He was coached by František Škarda in weightlifting and was a member of the club Baník Sokolov. In 1972, Nagy became part of the Czechoslovak national weightlifting team, for whom he competed through 1979. Considered the "strongest man in Czechoslovakia", he set dozens of national records and won the national championship in his weight class in 1973, 1974, 1975, 1977, and 1978. His greatest sporting achievement came at the 1976 Summer Olympics in Montreal, Canada, where Nagy participated in the super heavyweight event. He finished with total lifts of 387.5 kg which was tied with Helmut Losch of Germany for third, although Losch received the bronze medal on a tiebreaker based on the weights of the competitors.
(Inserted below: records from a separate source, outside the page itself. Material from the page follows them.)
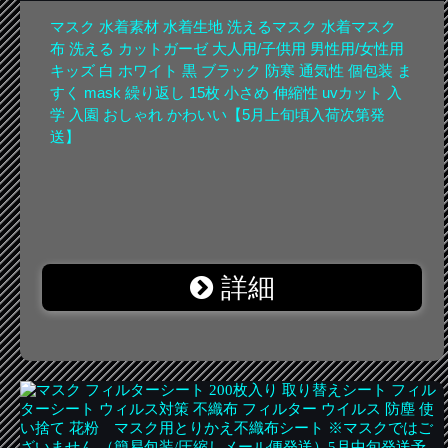
マスク 水着素材 水着生地 洗えるマスク 水着マスク
布 洗える カットガーゼ 大人用/子供用 男性用/女性用
キッズ 白 ホワイト 黒 ブラック 防寒 通気性 個包装 ま
すく mask 繰り返し 15枚 小さめ 伸縮性 uvカット 入
学 入園 おしゃれ かわいい【5月上旬頃入荷次第発
送】
詳細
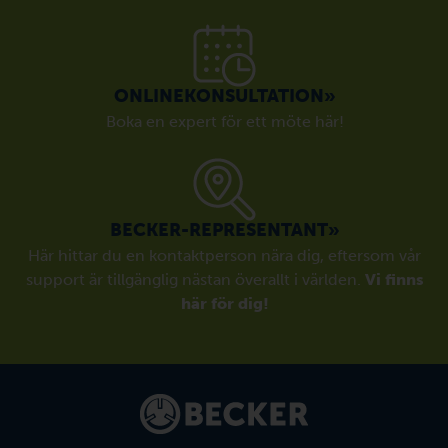
ONLINEKONSULTATION»
Boka en expert för ett möte här!
BECKER-REPRESENTANT»
Här hittar du en kontaktperson nära dig, eftersom vår
support är tillgänglig nästan överallt i världen.
Vi finns
här för dig!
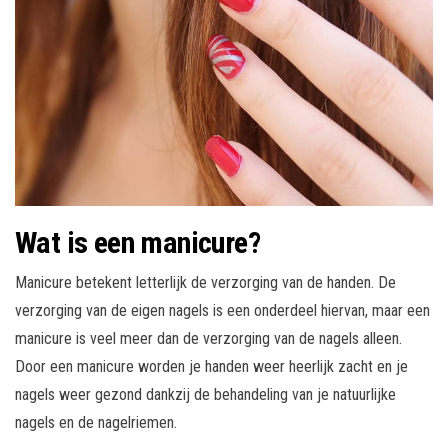
Wat is een manicure?
Manicure betekent letterlijk de verzorging van de handen. De
verzorging van de eigen nagels is een onderdeel hiervan, maar een
manicure is veel meer dan de verzorging van de nagels alleen.
Door een manicure worden je handen weer heerlijk zacht en je
nagels weer gezond dankzij de behandeling van je natuurlijke
nagels en de nagelriemen.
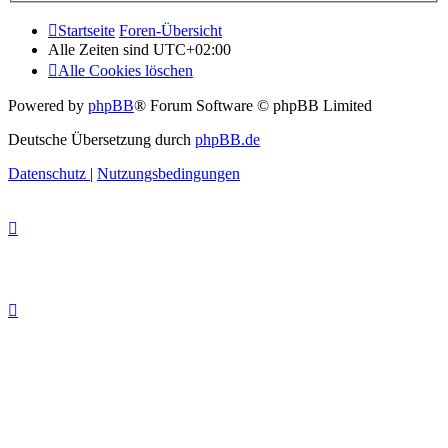
Startseite
Foren-Übersicht
Alle Zeiten sind
UTC+02:00
Alle Cookies löschen
Powered by
phpBB
® Forum Software © phpBB Limited
Deutsche Übersetzung durch
phpBB.de
Datenschutz
|
Nutzungsbedingungen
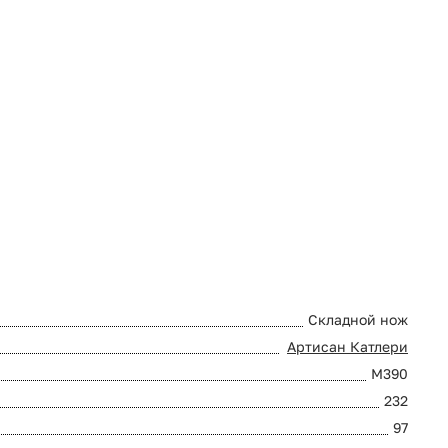
Складной нож
Артисан Катлери
M390
232
97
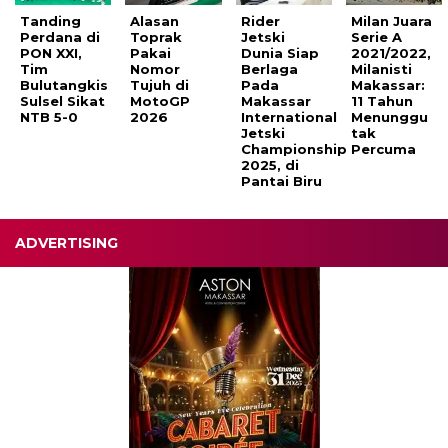
Tanding
Alasan
Rider
Milan Juara
Perdana di
Toprak
Jetski
Serie A
PON XXI,
Pakai
Dunia Siap
2021/2022,
Tim
Nomor
Berlaga
Milanisti
Bulutangkis
Tujuh di
Pada
Makassar:
Sulsel Sikat
MotoGP
Makassar
11 Tahun
NTB 5-0
2026
International
Menunggu
Jetski
tak
Championship
Percuma
2025, di
Pantai Biru
ADVERTISING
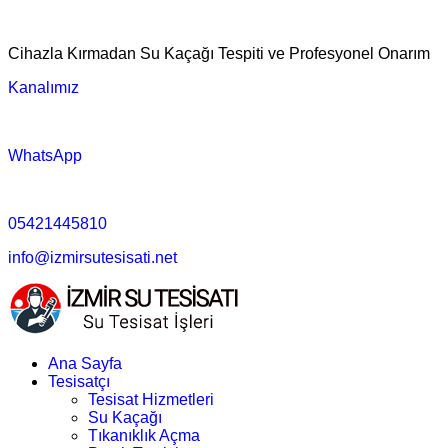
Cihazla Kırmadan Su Kaçağı Tespiti ve Profesyonel Onarım
Kanalımız
WhatsApp
05421445810
info@izmirsutesisati.net
Ana Sayfa
Tesisatçı
Tesisat Hizmetleri
Su Kaçağı
Tıkanıklık Açma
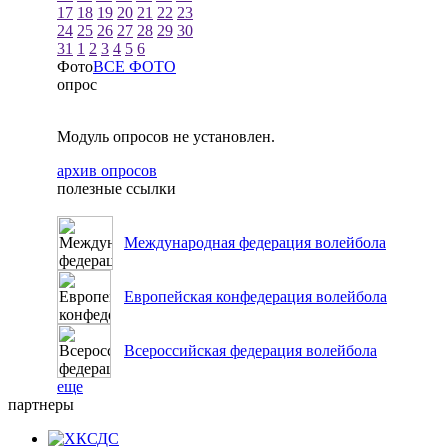
17
18
19
20
21
22
23
24
25
26
27
28
29
30
31
1
2
3
4
5
6
Фото
ВСЕ ФОТО
опрос
Модуль опросов не установлен.
архив опросов
полезные ссылки
Международная федерация волейбола
Европейская конфедерация волейбола
Всероссийская федерация волейбола
еще
партнеры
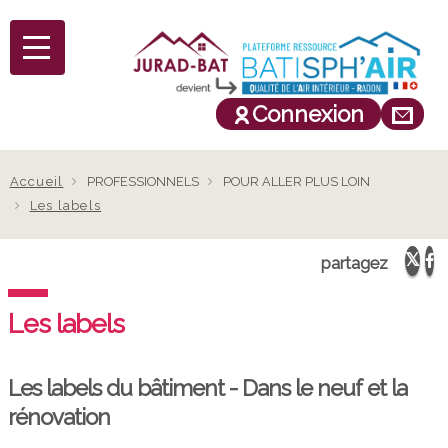
Connexion
Fil
Accueil
PROFESSIONNELS
POUR ALLER PLUS LOIN
Les labels
d'Ariane
partagez
Les labels
Les labels du bâtiment - Dans le neuf et la
rénovation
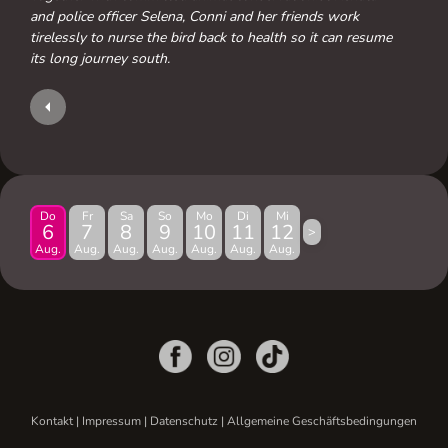
and police officer Selena, Conni and her friends work
tirelessly to nurse the bird back to health so it can resume
its long journey south.
Do
Fr
Sa
So
Mo
Di
Mi
6
7
8
9
10
11
12
>
Aug.
Aug.
Aug.
Aug.
Aug.
Aug.
Aug.
Kontakt
|
Impressum
|
Datenschutz
|
Allgemeine Geschäftsbedingungen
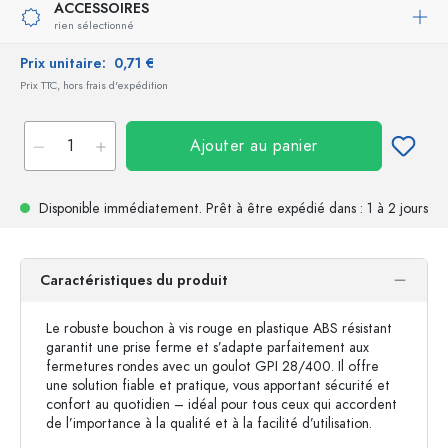
ACCESSOIRES
rien sélectionné
Prix unitaire:
0,71 €
Prix TTC, hors frais d'expédition
Ajouter au panier
Disponible immédiatement.
Prêt à être expédié
dans : 1 à 2 jours
Caractéristiques du produit
Le robuste bouchon à vis rouge en plastique ABS résistant
garantit une prise ferme et s’adapte parfaitement aux
fermetures rondes avec un goulot GPI 28/400. Il offre
une solution fiable et pratique, vous apportant sécurité et
confort au quotidien – idéal pour tous ceux qui accordent
de l’importance à la qualité et à la facilité d’utilisation.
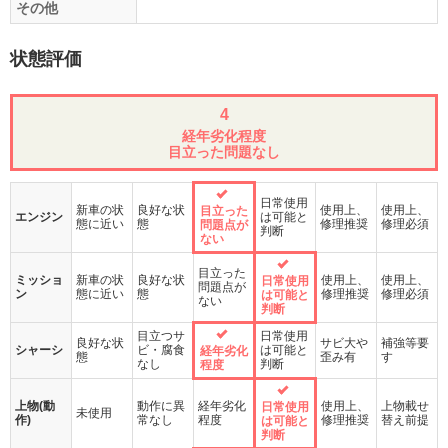
その他
状態評価
4
経年劣化程度
目立った問題なし
日常使用
新車の状
良好な状
使用上、
使用上、
目立った
エンジン
は可能と
態に近い
態
修理推奨
修理必須
問題点が
判断
ない
目立った
ミッショ
新車の状
良好な状
使用上、
使用上、
日常使用
問題点が
ン
態に近い
態
修理推奨
修理必須
は可能と
ない
判断
目立つサ
日常使用
良好な状
サビ大や
補強等要
シャーシ
ビ・腐食
は可能と
経年劣化
態
歪み有
す
なし
判断
程度
上物(動
動作に異
経年劣化
使用上、
上物載せ
日常使用
未使用
作)
常なし
程度
修理推奨
替え前提
は可能と
判断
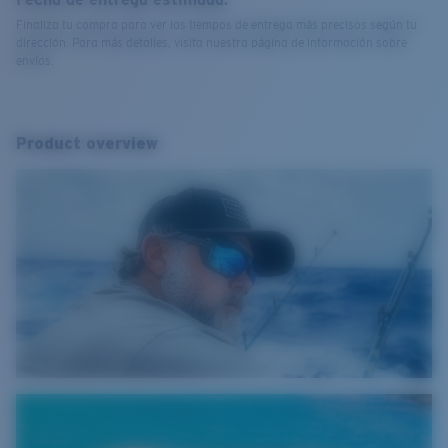
Finaliza tu compra para ver los tiempos de entrega más precisos según tu
dirección. Para más detalles, visita nuestra página de información sobre
envíos.
Product overview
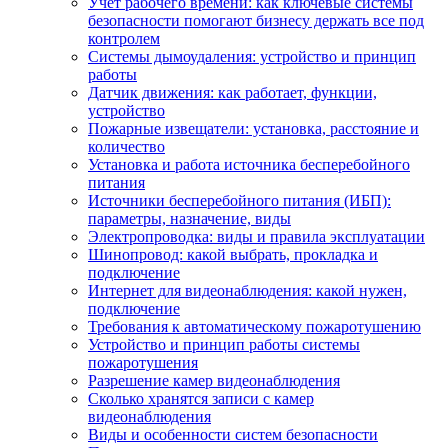
Учет рабочего времени: как ключевые системы
безопасности помогают бизнесу держать все под
контролем
Системы дымоудаления: устройство и принцип
работы
Датчик движения: как работает, функции,
устройство
Пожарные извещатели: установка, расстояние и
количество
Установка и работа источника бесперебойного
питания
Источники бесперебойного питания (ИБП):
параметры, назначение, виды
Электропроводка: виды и правила эксплуатации
Шинопровод: какой выбрать, прокладка и
подключение
Интернет для видеонаблюдения: какой нужен,
подключение
Требования к автоматическому пожаротушению
Устройство и принцип работы системы
пожаротушения
Разрешение камер видеонаблюдения
Сколько хранятся записи с камер
видеонаблюдения
Виды и особенности систем безопасности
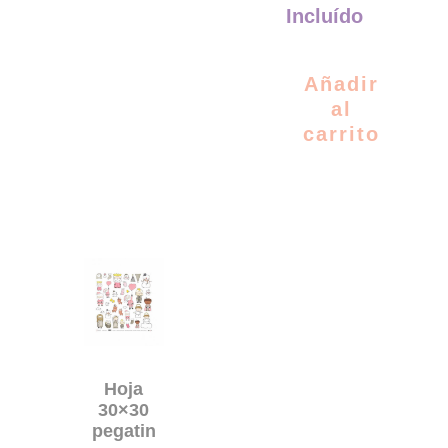
Incluído
Añadir
al
carrito
Hoja
30×30
pegatin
The Olympics acted as the 1976 World Weightlifting Championships, and thus Nagy was awarded a bronze medal for his clean and jerk lift of 227.5 kg, which had been third among Olympic competitors.

Nagy competed at the European Weightlifting Championships eight times, with a best finish of fifth place at the 1978 European Weightlifting Championships. He competed at the World Weightlifting Championships four times, finishing fourth at the 1975 edition. He was named the best weightlifter in the country by the Czechoslovak Weightlifting Association in 1976. In his career, he had a best lift of 242.5 kg in the clean and jerk, the Czechoslovak record. This mark remained the best in the Czech Republic until 2017, while it has not been surpassed in Slovakia as of 2025. For his achievements, he received the titles Master of Sports and Merited Master of Sports.

In 1979, Nagy's career ended due to a conflict with a leading weightlifting official, Josef Hajný. He later recalled that Hajný had demanded Nagy compete at the Czechoslovak–Soviet Friendship Cup, despite the latter having just recovered from illness and also training for the 1980 Summer Olympics in Moscow. Nagy said:

I explained to him in vain that I was preparing for the Olympics and that this start would not benefit me at all. It was not a revolt or a boycott on my part. However, Hajný categorically insisted on his position and declared that if I didn't go to Bohumín, I could say goodbye to the Olympics. I told him that he could postpone the Bohumín event. Everything was resolved in a second. I came home, wrote to the officials in our club and in Prague that for health reasons I'm quitting. And so my weightlifting career ended.

Nagy was inducted into the Hall of Fame of the Czech Weightlifting Association. After his weightlifting career, Nagy moved to Germany, where he had a family and lived in Seukendorf, working at the Kraftwerk Union company. He later moved back to the Czech Republic in 2000, living in Karlovy Vary. He died on 24 October 2025, at the age of 80.